In an inhalatory study in rats a rapid disappearance of DMS from the exposure chamber was reported (40 minutes after exposure to 4.7-127 mg/m3). Blank chambers (DMS, no animal) were run as controls. At the higher dose levels (50.3 and 127 mg/m3) the disappearance rate was decreased, probably due to a decreased minute volume caused by DMS (Mathison, 1995). This study provides information on uptake of DMS, however does not allow quantification of the percentage of absorption.

In the urine of mice exposed by inhalation to3H-DMS (average concentration 16.3 mg/m³ and 0.32 mg/m³ for 135 and 60 min resp.) 84-94% of the radiolabel was collected from urine at 48 hours. Less than 0.5% of estimated dose was recovered in the urine as labelled methylated purines (Löfroth, 1974). Due to the limited report this study is considered not suitable for quantitative evaluation.

After an intravenous injection of 75 mg/kg bw in the rat, DMS was no longer detectable in the blood after 3 minutes (Swann, 1968B).

After inhalatory and dermal exposure DMS is reported to be slowly hydrolysed to methanol and sulphuric acid in the tissues, however no quantitative data are provided (Kühn, 1994). Other minor metabolites may be methylsulphate, formaldehyde, and formate. Methylsulphate is stated not to decompose to sulphate (Mathison, 1995), however this statement is not understandable.

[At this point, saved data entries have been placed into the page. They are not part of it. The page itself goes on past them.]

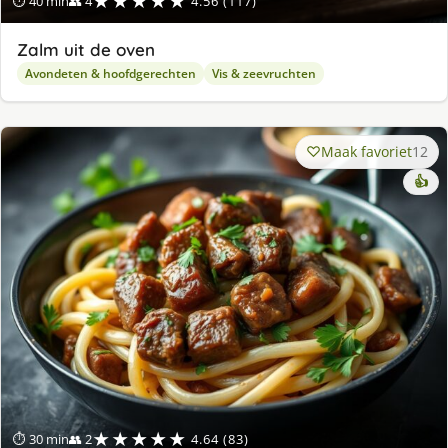
★★★★★
⏱ 40 min
👥 4
4.56 (117)
Zalm uit de oven
Avondeten & hoofdgerechten
Vis & zeevruchten
Maak favoriet
12
👍
★★★★★
⏱ 30 min
👥 2
4.64 (83)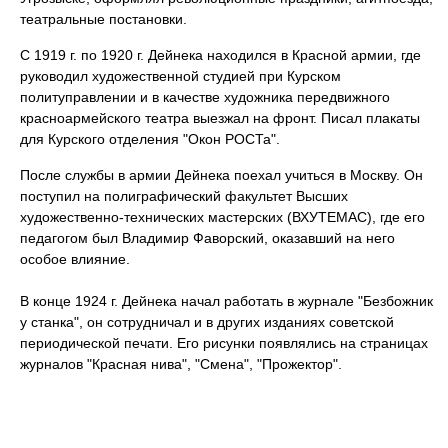
театральные постановки.
С 1919 г. по 1920 г. Дейнека находился в Красной армии, где
руководил художественной студией при Курском
политуправлении и в качестве художника передвижного
красноармейского театра выезжал на фронт. Писал плакаты
для Курского отделения "Окон РОСТа".
После службы в армии Дейнека поехал учиться в Москву. Он
поступил на полиграфический факультет Высших
художественно-технических мастерских (ВХУТЕМАС), где его
педагогом был Владимир Фаворский, оказавший на него
особое влияние.
В конце 1924 г. Дейнека начал работать в журнале "Безбожник
у станка", он сотрудничал и в других изданиях советской
периодической печати. Его рисунки появлялись на страницах
журналов "Красная нива", "Смена", "Прожектор".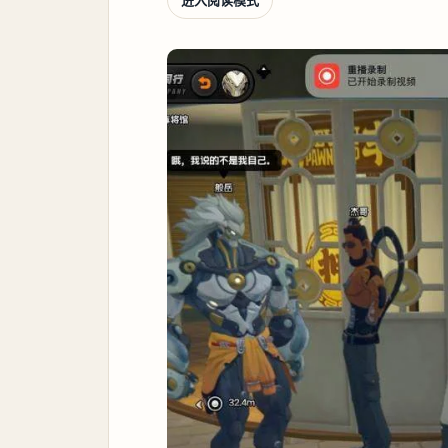
进入阅读模式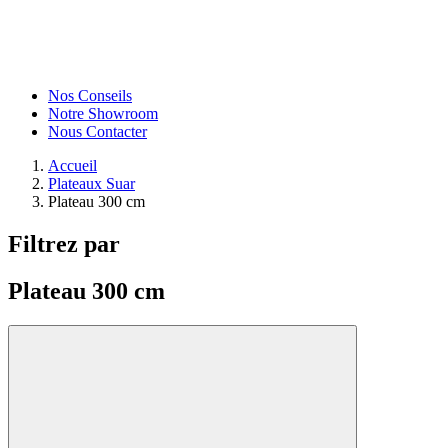
Nos Conseils
Notre Showroom
Nous Contacter
Accueil
Plateaux Suar
Plateau 300 cm
Filtrez par
Plateau 300 cm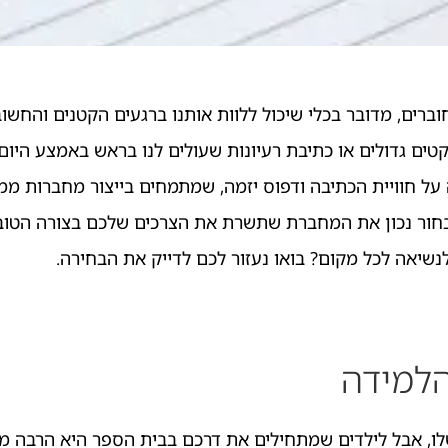
רים, מדובר בכלי שיכול ללוות אותנו ברגעים הקטנים והחשובי
קטים גדולים או כתיבת רעיונות שעולים לנו בראש באמצע היום.
ל חוויית הכתיבה ודפוס יזמה, שמתמחים בייצור מחברות ממו
 לבחור נכון את המחברת שתשרת את הצרכים שלכם בצורה הטוב
יאה לכל מקום? בואו נעזור לכם לדייק את הבחירה.
למידה
ו, אבל לילדים שמתחילים את דרכם בבית הספר היא הרבה מע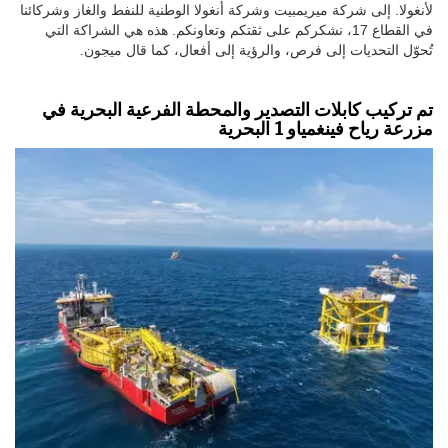
لأنغولا. إلى شركة ميريمبيت وشركة أنغولا الوطنية للنفط والغاز وشركائنا
في القطاع 17، نشكركم على ثقتكم وتعاونكم. هذه هي الشراكة التي
تُحوّل التحديات إلى فرص، والرؤية إلى أفعال، كما قال ميجون.
تم تركيب كابلات التصدير والمحطة الفرعية البحرية في
مزرعة رياح فينغمياو 1 البحرية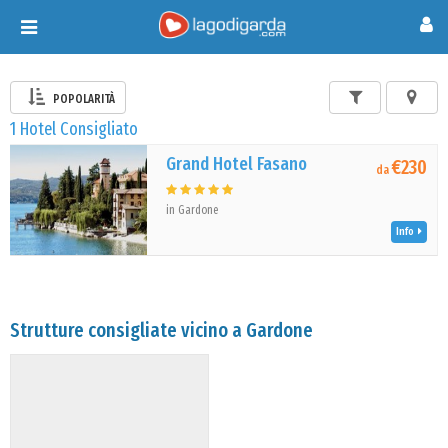
Toggle
navigation
POPOLARITÀ
1 Hotel Consigliato
Grand Hotel Fasano
€230
da
in Gardone
Info
Strutture consigliate vicino a Gardone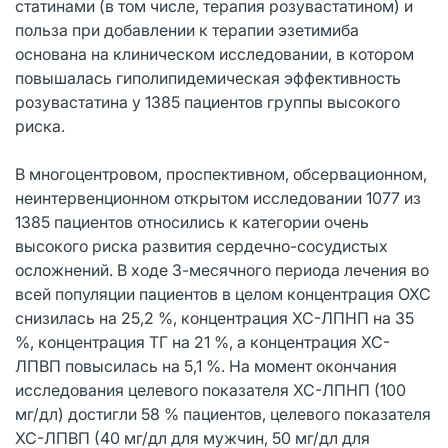
статинами (в том числе, терапия розувастатином) и
польза при добавлении к терапии эзетимиба
основана на клиническом исследовании, в котором
повышалась гиполипидемическая эффективность
розувастатина у 1385 пациентов группы высокого
риска.
В многоцентровом, проспективном, обсервационном,
неинтервенционном открытом исследовании 1077 из
1385 пациентов относились к категории очень
высокого риска развития сердечно-сосудистых
осложнений. В ходе 3-месячного периода лечения во
всей популяции пациентов в целом концентрация ОХС
снизилась на 25,2 %, концентрация ХС-ЛПНП на 35
%, концентрация ТГ на 21 %, а концентрация ХС-
ЛПВП повысилась на 5,1 %. На момент окончания
исследования целевого показателя ХС-ЛПНП (100
мг/дл) достигли 58 % пациентов, целевого показателя
ХС-ЛПВП (40 мг/дл для мужчин, 50 мг/дл для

When rat liver- and nasal microsomes were incubated with DMS (2 mM in water) only minor amounts of formaldehyde were found with liver microsomes and traces with rat nasal microsomes (Dahl, 1983).



The data are insufficient to quantify the kinetic behaviour of DMS after inhalatory exposure, however, apparently absorption is high. No quantitative information on absorption via the oral and dermal route of exposure is available.